• [Provided information]:
-- -- --

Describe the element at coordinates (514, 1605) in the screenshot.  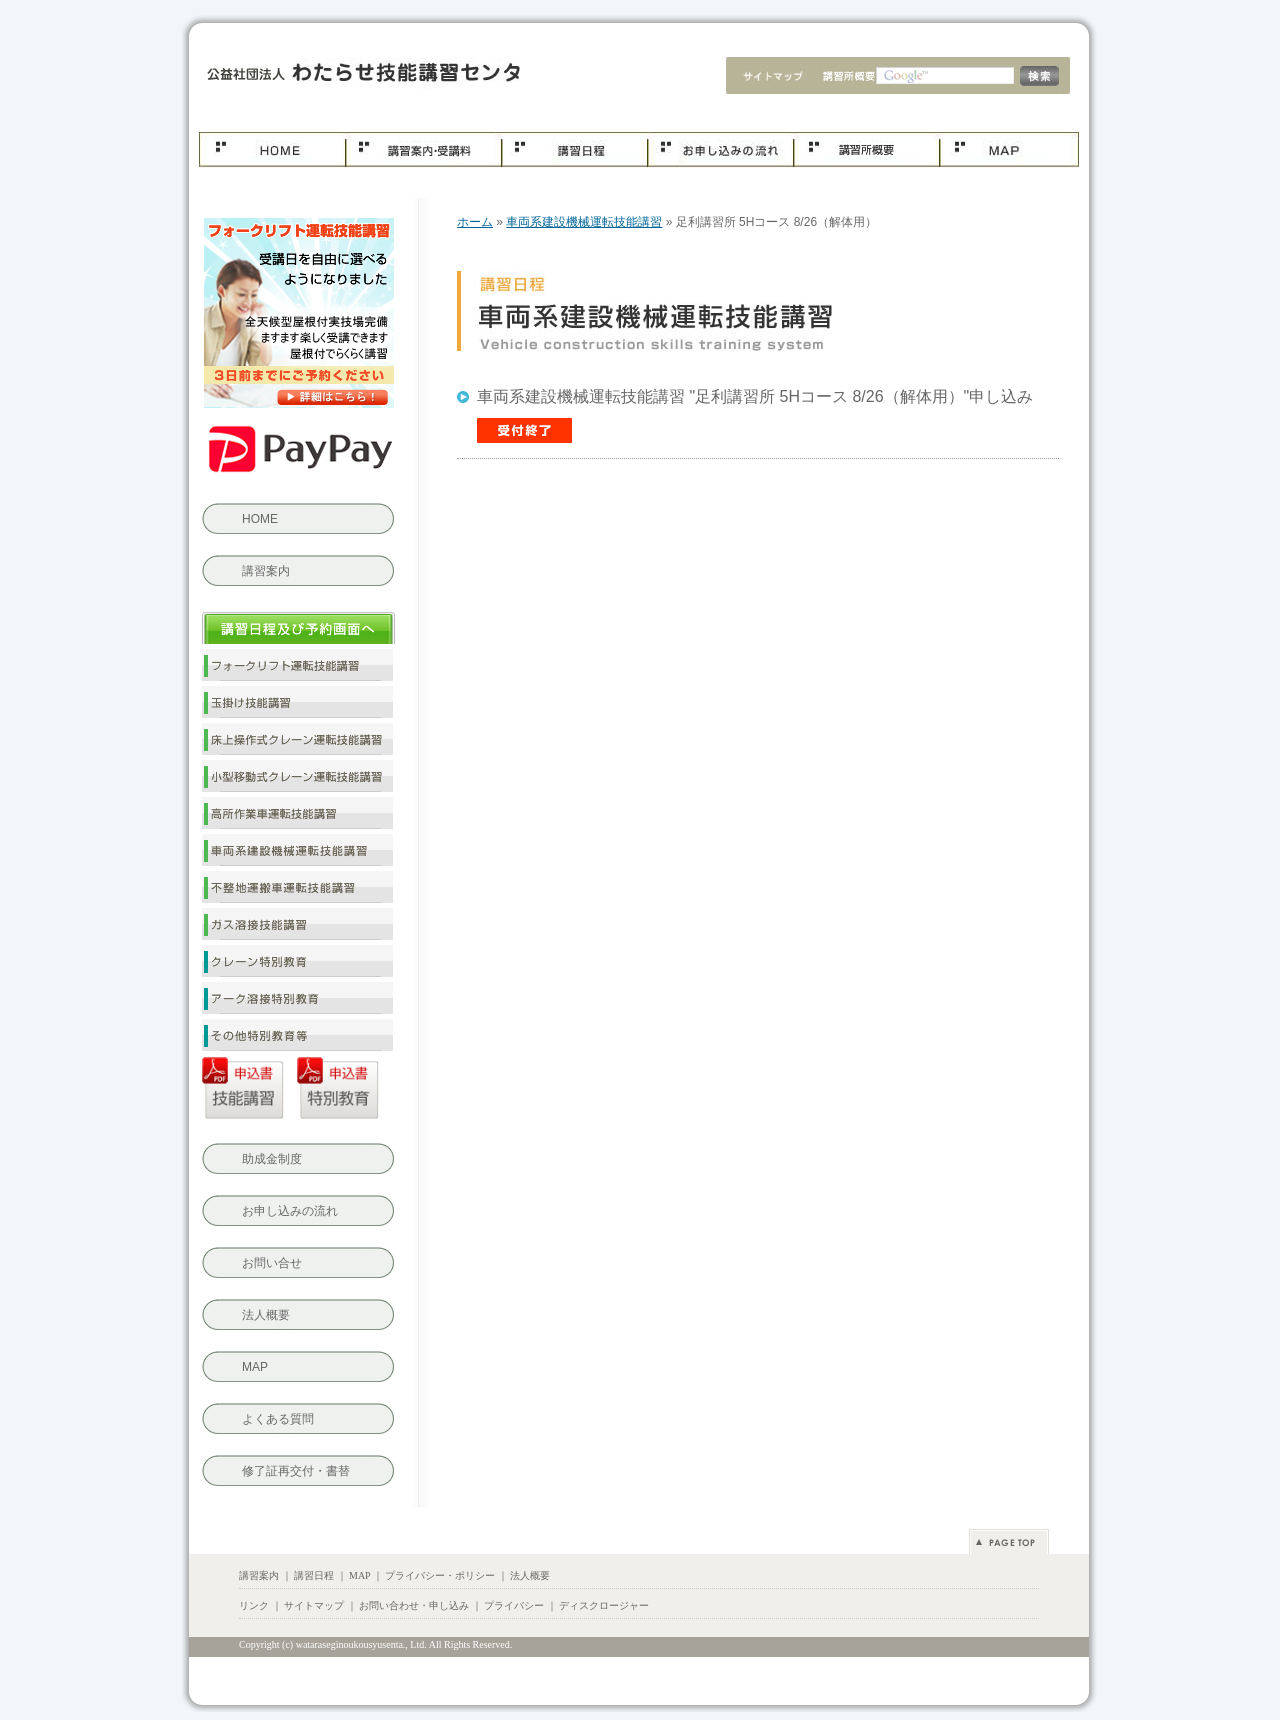
I see `プライバシー` at that location.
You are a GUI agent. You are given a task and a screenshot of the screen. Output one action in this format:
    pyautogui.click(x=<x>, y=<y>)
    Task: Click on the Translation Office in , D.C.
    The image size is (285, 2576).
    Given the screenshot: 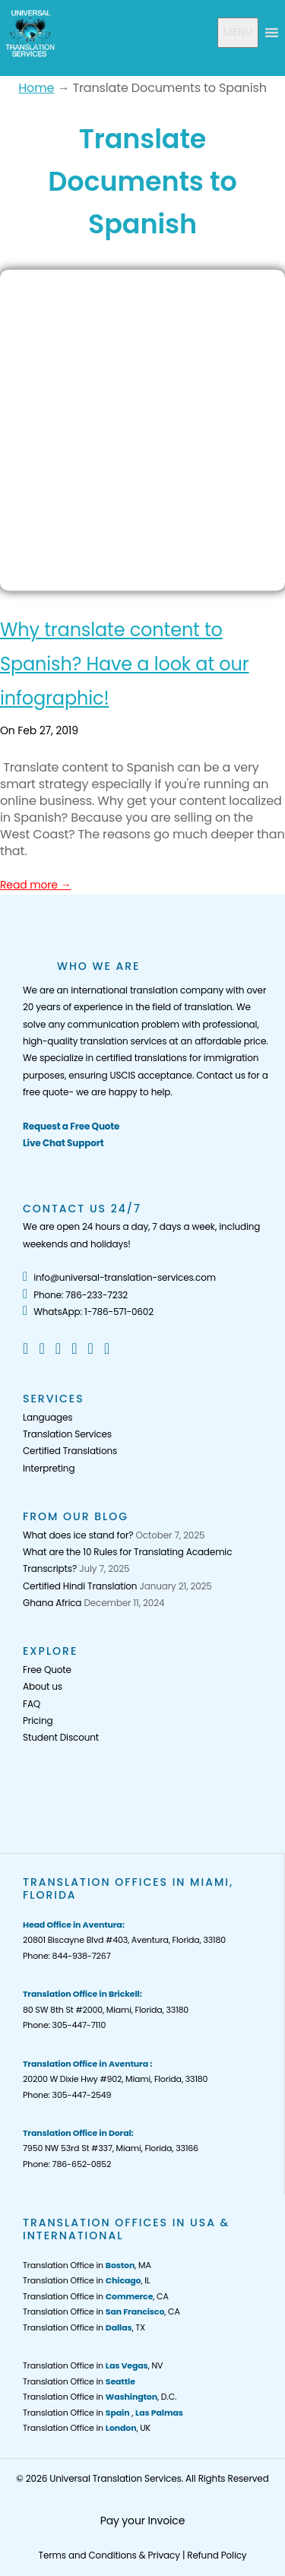 What is the action you would take?
    pyautogui.click(x=99, y=2397)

-- -- --

• [Exercise instructions]: Quote, exactly and only, the lines from the first line of the data above through the line containing "pyautogui.click(x=<x>, y=<y>)". The pictures do not belong in it.

• [Answer for the task]:
Describe the element at coordinates (514, 1605) in the screenshot.  
I see `プライバシー` at that location.
You are a GUI agent. You are given a task and a screenshot of the screen. Output one action in this format:
    pyautogui.click(x=<x>, y=<y>)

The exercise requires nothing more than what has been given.